A side benefit of all of this is that those who have kept their old email notifications could relatively easily get much of their past missing back feed as well. Or if they’re missing back feed for some reason, they could easily get it by re-sending the relevant emails instead of some of the current manual methods. Perhaps allowing preformatted emails with those same manual methods could be used to do back feed for Facebook or other providers as well?

We could also put together some forwarding filters for common platforms like gmail to help people set up autoforwarders with appropriate keywords/data to cut down on the amount of false positive or password containing emails being sent to Bridgy.

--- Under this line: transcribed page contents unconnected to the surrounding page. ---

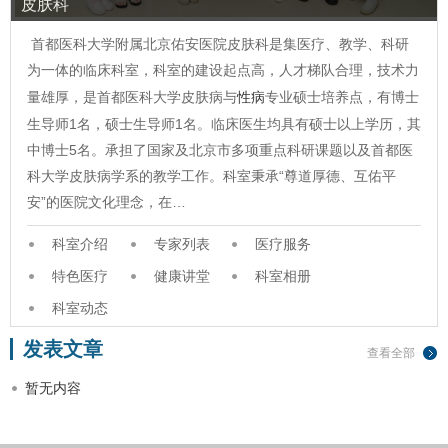
皮肤科
首都医科大学附属北京佑安医院皮肤科是集医疗、教学、科研
为一体的临床科室，科室的建设起点高，人才梯队合理，技术力
量雄厚，是首都医科大学皮肤病与
性病
专业硕士培养点，有博士
生导师1名，硕士生导师1名。临床医生均具有硕士以上学历，其
中博士5名。承担了国家及北京市多项重点科研课题以及首都医
科大学皮肤病学系的教学工作。科室秉承“尊道厚德、互佑平
安”的医院文化理念，在…
科室介绍
专家列表
医疗服务
特色医疗
健康讲堂
科室相册
科室动态
发表文章
查看全部
暂无内容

The one potential privacy issue to consider(?) is that this set up may mean that Bridgy could be sending webmentions for private messages since users get both private and public message notifications whereas the API distinguished these in the past. To remedy this, the comment URL could be tested to see if/how it renders as a test for public/private prior to sending. Separately, since Bridgy doesn’t need to store or show these messages (for long?), private messages could be sent, but potentially with a payload that allows the receiving end to mark them as private (or to be moderated to use WordPress terminology). This would allow the user’s website to receive the notifications and give them the decision to show or not show them, though this may be a potential moral gray area as they could choose to show responses that the originator meant to be private communication. The API would have prevented this in the past, but this email method could potentially route around that.